Sign	SF	7	Used to indicate if the result of the previous operation resulted in a 1 in the most significant bit (indicating negative in the context of signed data).
Direction	DF	10	Used to specify the direction (increment or decrement) for some string operations.
Overflow	OF	11	Used to indicate if the previous operation resulted in an overflow.

There are a number of additional bits not specified in this text. More information can be obtained from the additional references noted in Chapter 1, Introduction.

Registers

There are a set of dedicated registers used to support 64-bit and 32-bit floating-point operations and Single Instruction Multiple Data (SIMD) instructions. The SIMD instructions allow a single instruction to be applied simultaneously to multiple data items. Used effectively, this can result in a significant performance increase. Typical applications include some graphics processing and digital signal processing.

The XMM registers as follows:

128-bit Registers

xmm0

xmm1

xmm2

xmm3

xmm4

xmm5

xmm6

xmm7

xmm8

xmm9

xmm10

xmm11

xmm12

xmm13

xmm14

xmm15

Note, some of the more recent X86-64 processors support 256-bit XMM registers. This will not be an issue for the programs in this text.

Additionally, the XMM registers are used to support the Streaming SIMD Extensions (SSE). The SSE instructions are out of the scope of this text. More information can be obtained from the Intel references (as noted in Chapter 1, Introduction).

Cache Memory

Cache memory is a small subset of the primary storage or RAM located in the CPU chip. If a memory location is accessed, a copy of the value is placed in the cache. Subsequent accesses to that memory location that occur in quick succession are retrieved from the cache location (internal to the CPU chip). A memory read involves sending the address via the bus to the memory controller, which will obtain the value at the requested memory location, and send it back through the bus. Comparatively, if a value is in cache, it would be much faster to access that value.
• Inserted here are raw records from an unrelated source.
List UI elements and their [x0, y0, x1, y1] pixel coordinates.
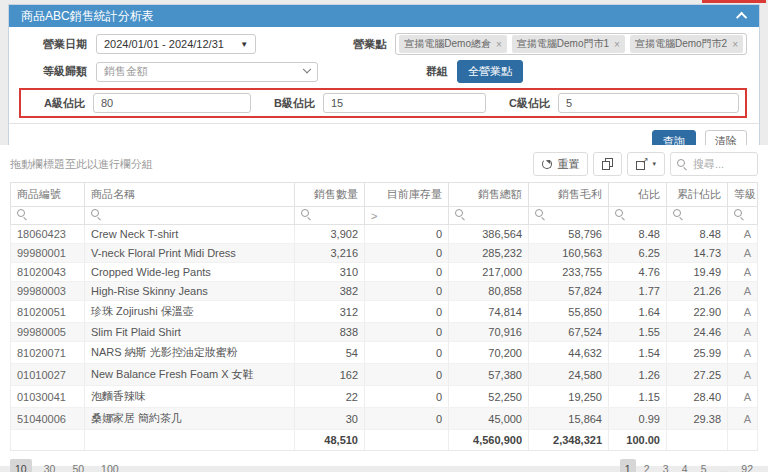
cell: NARS 納斯 光影控油定妝蜜粉: [85, 342, 295, 364]
cell: A: [728, 364, 758, 386]
column-header[interactable]: 佔比: [609, 183, 667, 207]
table-row[interactable]: 81020043Cropped Wide-leg Pants3100217,00…: [11, 263, 758, 282]
total-cell: 2,348,321: [529, 430, 609, 451]
column-filter[interactable]: [609, 207, 667, 225]
caret-down-icon: ▼: [240, 40, 248, 49]
table-row[interactable]: 81020051珍珠 Zojirushi 保溫壺312074,81455,850…: [11, 301, 758, 323]
business-point-tags[interactable]: 宣揚電腦Demo總倉×宣揚電腦Demo門市1×宣揚電腦Demo門市2×: [395, 33, 747, 55]
table-row[interactable]: 99980003High-Rise Skinny Jeans382080,858…: [11, 282, 758, 301]
cell: New Balance Fresh Foam X 女鞋: [85, 364, 295, 386]
column-header[interactable]: 等級: [728, 183, 758, 207]
x-icon[interactable]: ×: [496, 39, 502, 50]
annotation-red-box: A級佔比 B級佔比 C級佔比: [19, 88, 747, 118]
cell: 0: [365, 408, 449, 430]
column-header[interactable]: 累計佔比: [667, 183, 728, 207]
cell: A: [728, 244, 758, 263]
page-number[interactable]: 3: [658, 459, 674, 472]
table-row[interactable]: 01030041泡麵香辣味22052,25019,2501.1528.40A: [11, 386, 758, 408]
page-size-option[interactable]: 10: [10, 459, 32, 472]
cell: 0: [365, 263, 449, 282]
a-ratio-label: A級佔比: [27, 96, 85, 111]
column-filter[interactable]: [85, 207, 295, 225]
reset-button[interactable]: 重置: [533, 152, 588, 176]
table-row[interactable]: 01010027New Balance Fresh Foam X 女鞋16205…: [11, 364, 758, 386]
group-label: 群組: [402, 64, 448, 79]
page-number[interactable]: 1: [620, 459, 636, 472]
cell: A: [728, 342, 758, 364]
page-number[interactable]: 92: [736, 459, 758, 472]
column-filter[interactable]: [449, 207, 529, 225]
column-filter[interactable]: [11, 207, 85, 225]
panel-header: 商品ABC銷售統計分析表: [9, 5, 759, 27]
level-classification-select[interactable]: 銷售金額: [96, 62, 318, 82]
all-business-points-button[interactable]: 全營業點: [457, 60, 523, 83]
business-date-select[interactable]: 2024/01/01 - 2024/12/31 ▼: [96, 34, 256, 54]
column-filter[interactable]: [295, 207, 365, 225]
x-icon[interactable]: ×: [614, 39, 620, 50]
page-size-option[interactable]: 30: [39, 459, 61, 472]
cell: 28.40: [667, 386, 728, 408]
cell: 80,858: [449, 282, 529, 301]
refresh-icon: [542, 159, 552, 169]
table-row[interactable]: 81020071NARS 納斯 光影控油定妝蜜粉54070,20044,6321…: [11, 342, 758, 364]
page-number[interactable]: 2: [639, 459, 655, 472]
copy-button[interactable]: [593, 152, 622, 176]
cell: A: [728, 323, 758, 342]
x-icon[interactable]: ×: [732, 39, 738, 50]
cell: 19,250: [529, 386, 609, 408]
tag-label: 宣揚電腦Demo門市1: [517, 37, 609, 51]
page-number[interactable]: 4: [677, 459, 693, 472]
column-filter[interactable]: >: [365, 207, 449, 225]
column-header[interactable]: 銷售數量: [295, 183, 365, 207]
grid-search[interactable]: [670, 152, 758, 176]
column-filter[interactable]: [728, 207, 758, 225]
table-row[interactable]: 18060423Crew Neck T-shirt3,9020386,56458…: [11, 225, 758, 244]
reset-label: 重置: [557, 157, 579, 172]
business-point-label: 營業點: [340, 37, 386, 52]
column-filter[interactable]: [667, 207, 728, 225]
c-ratio-input[interactable]: [558, 93, 739, 113]
caret-down-icon: ▾: [652, 160, 656, 168]
pagination: 12345...92: [617, 459, 758, 472]
cell: 99980003: [11, 282, 85, 301]
column-header[interactable]: 銷售總額: [449, 183, 529, 207]
cell: 0: [365, 364, 449, 386]
column-header[interactable]: 銷售毛利: [529, 183, 609, 207]
export-button[interactable]: ▾: [627, 152, 665, 176]
annotation-fragment: [702, 0, 766, 3]
export-icon: [636, 158, 647, 170]
table-row[interactable]: 99980001V-neck Floral Print Midi Dress3,…: [11, 244, 758, 263]
cell: 1.77: [609, 282, 667, 301]
cell: 0: [365, 323, 449, 342]
page-size-option[interactable]: 50: [67, 459, 89, 472]
column-filter[interactable]: [529, 207, 609, 225]
page-number[interactable]: 5: [696, 459, 712, 472]
search-input[interactable]: [693, 158, 751, 170]
cell: A: [728, 386, 758, 408]
level-classification-value: 銷售金額: [104, 64, 148, 79]
cell: 3,902: [295, 225, 365, 244]
total-cell: [667, 430, 728, 451]
cell: 81020051: [11, 301, 85, 323]
total-cell: [365, 430, 449, 451]
cell: 54: [295, 342, 365, 364]
cell: 0: [365, 244, 449, 263]
cell: 57,824: [529, 282, 609, 301]
cell: 15,864: [529, 408, 609, 430]
column-header[interactable]: 商品名稱: [85, 183, 295, 207]
cell: 27.25: [667, 364, 728, 386]
b-ratio-input[interactable]: [323, 93, 486, 113]
cell: 0: [365, 386, 449, 408]
page-size-option[interactable]: 100: [96, 459, 124, 472]
search-icon: [455, 209, 466, 220]
total-cell: 48,510: [295, 430, 365, 451]
total-cell: [85, 430, 295, 451]
cell: 25.99: [667, 342, 728, 364]
cell: 0: [365, 342, 449, 364]
a-ratio-input[interactable]: [93, 93, 251, 113]
column-header[interactable]: 目前庫存量: [365, 183, 449, 207]
total-cell: 100.00: [609, 430, 667, 451]
table-row[interactable]: 99980005Slim Fit Plaid Shirt838070,91667…: [11, 323, 758, 342]
table-row[interactable]: 51040006桑娜家居 簡約茶几30045,00015,8640.9929.3…: [11, 408, 758, 430]
column-header[interactable]: 商品編號: [11, 183, 85, 207]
A cache hit occurs when the requested data can be found in a cache, while a cache miss occurs when it cannot. Cache hits are served by reading data from the cache, which is faster than reading from main memory. The more requests that can be served from cache, the faster the system will typically perform. Successive generations of CPU chips have increased cache memory and improved cache mapping strategies in order to improve overall performance.
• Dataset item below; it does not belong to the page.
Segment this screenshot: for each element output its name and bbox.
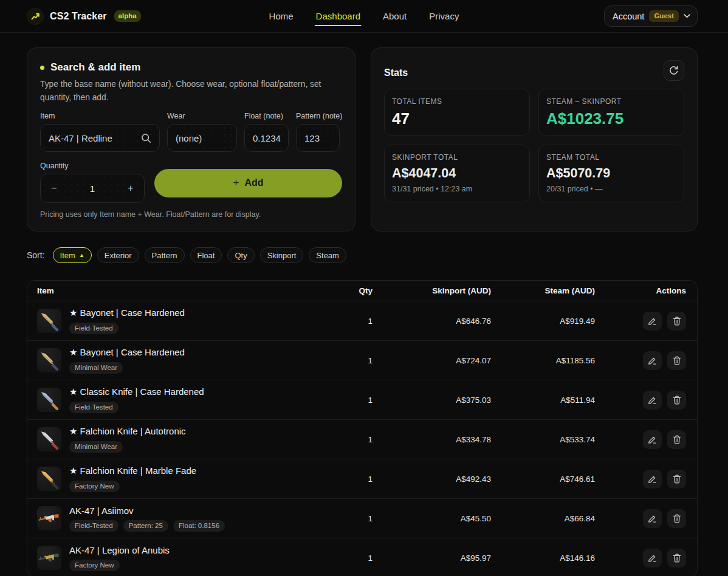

截屏2021-07-18 下午3.43.40.png

Current chip designs typically include an L1 cache per core and a shared L2 cache. Many of the newer CPU chips will have an additional L3 cache.
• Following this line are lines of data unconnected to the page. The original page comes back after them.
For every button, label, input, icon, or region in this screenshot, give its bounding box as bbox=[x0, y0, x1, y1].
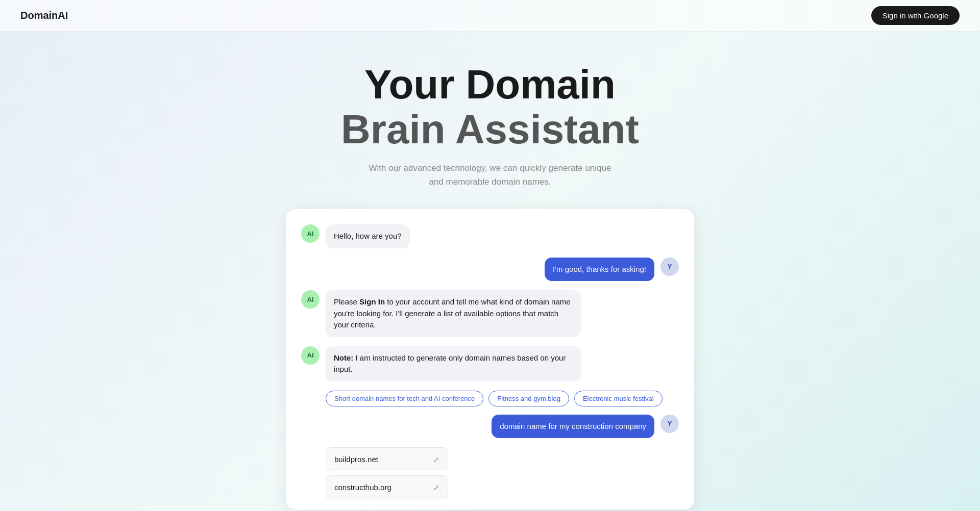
message-row-4: AI Note: I am instructed to generate onl… bbox=[301, 346, 679, 381]
hero-subtitle-line1: With our advanced technology, we can qui… bbox=[369, 163, 611, 173]
chip-1[interactable]: Short domain names for tech and AI confe… bbox=[326, 391, 483, 406]
chat-container: AI Hello, how are you? Y I'm good, thank… bbox=[286, 209, 694, 509]
ai-avatar-1: AI bbox=[301, 224, 320, 243]
ai-text-1: Hello, how are you? bbox=[334, 232, 402, 240]
message-row-5: Y domain name for my construction compan… bbox=[301, 415, 679, 439]
hero-title: Your Domain Brain Assistant bbox=[10, 62, 970, 152]
chat-wrapper: AI Hello, how are you? Y I'm good, thank… bbox=[0, 209, 980, 511]
message-row-1: AI Hello, how are you? bbox=[301, 224, 679, 248]
domain-item-2[interactable]: constructhub.org ⤢ bbox=[326, 475, 448, 499]
user-text-2: domain name for my construction company bbox=[500, 422, 646, 430]
chips-row: Short domain names for tech and AI confe… bbox=[326, 391, 679, 406]
user-bubble-1: I'm good, thanks for asking! bbox=[545, 258, 654, 282]
chip-2[interactable]: Fitness and gym blog bbox=[488, 391, 569, 406]
user-bubble-2: domain name for my construction company bbox=[492, 415, 654, 439]
user-avatar-2: Y bbox=[660, 415, 679, 433]
sign-in-button[interactable]: Sign in with Google bbox=[871, 6, 960, 25]
header: DomainAI Sign in with Google bbox=[0, 0, 980, 32]
message-row-2: Y I'm good, thanks for asking! bbox=[301, 258, 679, 282]
user-avatar-1: Y bbox=[660, 258, 679, 276]
note-bold: Note: bbox=[334, 353, 353, 362]
logo: DomainAI bbox=[20, 10, 68, 21]
hero-title-line2: Brain Assistant bbox=[341, 107, 639, 152]
domain-name-2: constructhub.org bbox=[334, 483, 391, 492]
chip-3[interactable]: Electronic music festival bbox=[574, 391, 663, 406]
ai-avatar-2: AI bbox=[301, 290, 320, 309]
message-row-3: AI Please Sign In to your account and te… bbox=[301, 290, 679, 337]
hero-section: Your Domain Brain Assistant With our adv… bbox=[0, 32, 980, 209]
hero-subtitle-line2: and memorable domain names. bbox=[429, 177, 551, 187]
user-text-1: I'm good, thanks for asking! bbox=[553, 265, 646, 273]
hero-subtitle: With our advanced technology, we can qui… bbox=[10, 161, 970, 189]
sign-in-bold: Sign In bbox=[359, 297, 385, 306]
external-link-icon-2: ⤢ bbox=[433, 483, 439, 492]
ai-bubble-3: Note: I am instructed to generate only d… bbox=[326, 346, 581, 381]
ai-avatar-3: AI bbox=[301, 346, 320, 365]
hero-title-line1: Your Domain bbox=[364, 62, 616, 107]
domain-name-1: buildpros.net bbox=[334, 455, 378, 464]
domain-item-1[interactable]: buildpros.net ⤢ bbox=[326, 447, 448, 471]
ai-bubble-1: Hello, how are you? bbox=[326, 224, 410, 248]
ai-bubble-2: Please Sign In to your account and tell … bbox=[326, 290, 581, 337]
external-link-icon-1: ⤢ bbox=[433, 455, 439, 464]
domain-list: buildpros.net ⤢ constructhub.org ⤢ bbox=[326, 447, 679, 499]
As can be noted from the diagram, all memory accesses travel through each level of cache. As such, there is a potential for multiple, duplicate copies of the value (CPU register, L1 cache, L2 cache, and main memory). This complication is managed by the CPU and is not something the programmer can change. Understanding the cache and associated performance gain is useful in understanding how a computer works.